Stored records
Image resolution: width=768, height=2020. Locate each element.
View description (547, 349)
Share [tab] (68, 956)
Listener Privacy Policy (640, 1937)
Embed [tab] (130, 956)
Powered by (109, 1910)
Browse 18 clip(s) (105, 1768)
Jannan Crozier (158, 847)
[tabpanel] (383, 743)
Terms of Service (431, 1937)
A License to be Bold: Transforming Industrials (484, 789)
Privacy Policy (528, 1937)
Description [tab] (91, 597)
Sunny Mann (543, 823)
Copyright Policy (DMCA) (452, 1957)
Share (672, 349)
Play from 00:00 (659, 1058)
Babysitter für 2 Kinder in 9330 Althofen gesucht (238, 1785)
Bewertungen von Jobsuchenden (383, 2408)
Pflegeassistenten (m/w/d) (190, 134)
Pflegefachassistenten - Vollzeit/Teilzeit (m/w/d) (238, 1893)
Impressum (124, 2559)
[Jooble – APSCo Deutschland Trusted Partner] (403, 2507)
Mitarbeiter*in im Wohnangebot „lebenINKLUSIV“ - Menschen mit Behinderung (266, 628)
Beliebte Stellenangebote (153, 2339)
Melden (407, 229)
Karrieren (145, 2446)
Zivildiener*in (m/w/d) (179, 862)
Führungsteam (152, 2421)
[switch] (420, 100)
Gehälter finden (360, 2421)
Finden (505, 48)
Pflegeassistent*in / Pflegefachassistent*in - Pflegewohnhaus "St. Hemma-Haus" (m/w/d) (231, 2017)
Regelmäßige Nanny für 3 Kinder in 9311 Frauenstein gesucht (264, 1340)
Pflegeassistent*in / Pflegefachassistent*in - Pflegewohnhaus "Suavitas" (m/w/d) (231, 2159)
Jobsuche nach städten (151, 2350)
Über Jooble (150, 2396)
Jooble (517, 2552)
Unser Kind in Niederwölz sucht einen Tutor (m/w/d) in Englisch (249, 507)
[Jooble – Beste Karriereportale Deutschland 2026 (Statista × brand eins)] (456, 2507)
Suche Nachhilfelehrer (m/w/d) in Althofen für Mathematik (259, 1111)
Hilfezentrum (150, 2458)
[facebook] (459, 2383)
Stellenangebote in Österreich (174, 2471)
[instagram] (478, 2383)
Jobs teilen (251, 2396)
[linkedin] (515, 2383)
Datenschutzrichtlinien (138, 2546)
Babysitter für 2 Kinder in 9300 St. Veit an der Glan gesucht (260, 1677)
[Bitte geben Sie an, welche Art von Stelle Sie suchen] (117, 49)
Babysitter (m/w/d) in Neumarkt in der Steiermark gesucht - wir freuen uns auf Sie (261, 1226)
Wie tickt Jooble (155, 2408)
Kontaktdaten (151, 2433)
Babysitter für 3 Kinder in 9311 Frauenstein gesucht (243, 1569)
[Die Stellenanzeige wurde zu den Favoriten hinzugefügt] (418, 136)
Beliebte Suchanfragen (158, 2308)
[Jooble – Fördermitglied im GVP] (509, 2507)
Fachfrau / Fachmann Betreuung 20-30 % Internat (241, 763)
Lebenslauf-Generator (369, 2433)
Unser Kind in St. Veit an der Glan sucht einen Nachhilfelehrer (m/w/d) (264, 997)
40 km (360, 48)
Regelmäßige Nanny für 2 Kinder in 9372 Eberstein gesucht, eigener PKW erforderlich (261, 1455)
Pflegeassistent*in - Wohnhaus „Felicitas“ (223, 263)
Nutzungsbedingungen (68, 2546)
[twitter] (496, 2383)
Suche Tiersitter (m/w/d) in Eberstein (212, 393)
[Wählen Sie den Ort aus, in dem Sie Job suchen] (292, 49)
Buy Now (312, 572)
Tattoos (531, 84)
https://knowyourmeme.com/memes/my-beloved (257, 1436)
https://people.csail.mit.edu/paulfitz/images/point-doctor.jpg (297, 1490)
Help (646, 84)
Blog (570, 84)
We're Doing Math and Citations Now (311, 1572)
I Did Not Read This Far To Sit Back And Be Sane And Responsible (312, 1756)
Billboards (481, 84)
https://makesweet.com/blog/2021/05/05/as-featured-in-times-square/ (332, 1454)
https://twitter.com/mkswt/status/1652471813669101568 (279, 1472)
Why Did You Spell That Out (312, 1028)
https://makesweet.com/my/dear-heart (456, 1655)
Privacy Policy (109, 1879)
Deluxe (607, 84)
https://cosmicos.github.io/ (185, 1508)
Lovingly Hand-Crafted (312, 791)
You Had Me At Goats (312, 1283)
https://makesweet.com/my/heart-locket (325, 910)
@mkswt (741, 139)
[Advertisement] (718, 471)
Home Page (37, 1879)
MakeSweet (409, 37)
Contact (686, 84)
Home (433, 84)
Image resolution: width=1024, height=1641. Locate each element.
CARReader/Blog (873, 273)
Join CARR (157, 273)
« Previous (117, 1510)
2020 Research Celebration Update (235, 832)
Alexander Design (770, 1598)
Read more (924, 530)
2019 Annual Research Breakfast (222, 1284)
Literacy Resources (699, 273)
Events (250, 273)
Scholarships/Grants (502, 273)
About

Your goal
Reproduce each entry above. Every word must match.

Solution to this problem
Image resolution: width=768, height=2020. Locate each element.
View description (547, 349)
Share [tab] (68, 956)
Listener Privacy Policy (640, 1937)
Embed [tab] (130, 956)
Powered by (109, 1910)
Browse 18 clip(s) (105, 1768)
Jannan Crozier (158, 847)
[tabpanel] (383, 743)
Terms of Service (431, 1937)
A License to be Bold: Transforming Industrials (484, 789)
Privacy Policy (528, 1937)
Description [tab] (91, 597)
Sunny Mann (543, 823)
Copyright Policy (DMCA) (452, 1957)
Share (672, 349)
Play from 00:00 (659, 1058)
Babysitter für 2 Kinder in 9330 Althofen gesucht (238, 1785)
Bewertungen von Jobsuchenden (383, 2408)
Pflegeassistenten (m/w/d) (190, 134)
Pflegefachassistenten - Vollzeit/Teilzeit (m/w/d) (238, 1893)
Impressum (124, 2559)
[Jooble – APSCo Deutschland Trusted Partner] (403, 2507)
Mitarbeiter*in im Wohnangebot „lebenINKLUSIV“ - Menschen mit Behinderung (266, 628)
Beliebte Stellenangebote (153, 2339)
Melden (407, 229)
Karrieren (145, 2446)
Zivildiener*in (m/w/d) (179, 862)
Führungsteam (152, 2421)
[switch] (420, 100)
Gehälter finden (360, 2421)
Finden (505, 48)
Pflegeassistent*in / Pflegefachassistent*in - Pflegewohnhaus "St. Hemma-Haus" (m/w/d) (231, 2017)
Regelmäßige Nanny für 3 Kinder in 9311 Frauenstein gesucht (264, 1340)
Pflegeassistent*in / Pflegefachassistent*in - Pflegewohnhaus "Suavitas" (m/w/d) (231, 2159)
Jobsuche nach städten (151, 2350)
Über Jooble (150, 2396)
Jooble (517, 2552)
Unser Kind in Niederwölz sucht einen Tutor (m/w/d) in Englisch (249, 507)
[Jooble – Beste Karriereportale Deutschland 2026 (Statista × brand eins)] (456, 2507)
Suche Nachhilfelehrer (m/w/d) in Althofen für Mathematik (259, 1111)
Hilfezentrum (150, 2458)
[facebook] (459, 2383)
Stellenangebote in Österreich (174, 2471)
[instagram] (478, 2383)
Jobs teilen (251, 2396)
[linkedin] (515, 2383)
Datenschutzrichtlinien (138, 2546)
Babysitter für 2 Kinder in 9300 St. Veit an der Glan gesucht (260, 1677)
[Bitte geben Sie an, welche Art von Stelle Sie suchen] (117, 49)
Babysitter (m/w/d) in Neumarkt in der Steiermark gesucht - wir freuen uns auf Sie (261, 1226)
Wie tickt Jooble (155, 2408)
Kontaktdaten (151, 2433)
Babysitter für 3 Kinder in 9311 Frauenstein gesucht (243, 1569)
[Die Stellenanzeige wurde zu den Favoriten hinzugefügt] (418, 136)
Beliebte Suchanfragen (158, 2308)
[Jooble – Fördermitglied im GVP] (509, 2507)
Fachfrau / Fachmann Betreuung 20-30 % Internat (241, 763)
Lebenslauf-Generator (369, 2433)
Unser Kind in St. Veit an der Glan sucht einen Nachhilfelehrer (m/w/d) (264, 997)
40 km (360, 48)
Regelmäßige Nanny für 2 Kinder in 9372 Eberstein gesucht, eigener PKW erforderlich (261, 1455)
Pflegeassistent*in - Wohnhaus „Felicitas“ (223, 263)
Nutzungsbedingungen (68, 2546)
[twitter] (496, 2383)
Suche Tiersitter (m/w/d) in Eberstein (212, 393)
[Wählen Sie den Ort aus, in dem Sie Job suchen] (292, 49)
Buy Now (312, 572)
Tattoos (531, 84)
https://knowyourmeme.com/memes/my-beloved (257, 1436)
https://people.csail.mit.edu/paulfitz/images/point-doctor.jpg (297, 1490)
Help (646, 84)
Blog (570, 84)
We're Doing Math and Citations Now (311, 1572)
I Did Not Read This Far To Sit Back And Be Sane And Responsible (312, 1756)
Billboards (481, 84)
https://makesweet.com/blog/2021/05/05/as-featured-in-times-square/ (332, 1454)
https://twitter.com/mkswt/status/1652471813669101568 (279, 1472)
Why Did You Spell That Out (312, 1028)
https://makesweet.com/my/dear-heart (456, 1655)
Privacy Policy (109, 1879)
Deluxe (607, 84)
https://cosmicos.github.io/ (185, 1508)
Lovingly Hand-Crafted (312, 791)
You Had Me At Goats (312, 1283)
https://makesweet.com/my/heart-locket (325, 910)
@mkswt (741, 139)
[Advertisement] (718, 471)
Home Page (37, 1879)
MakeSweet (409, 37)
Contact (686, 84)
Home (433, 84)
Image resolution: width=1024, height=1641. Locate each element.
CARReader/Blog (873, 273)
Join CARR (157, 273)
« Previous (117, 1510)
2020 Research Celebration Update (235, 832)
Alexander Design (770, 1598)
Read more (924, 530)
2019 Annual Research Breakfast (222, 1284)
Literacy Resources (699, 273)
Events (250, 273)
Scholarships/Grants (502, 273)
About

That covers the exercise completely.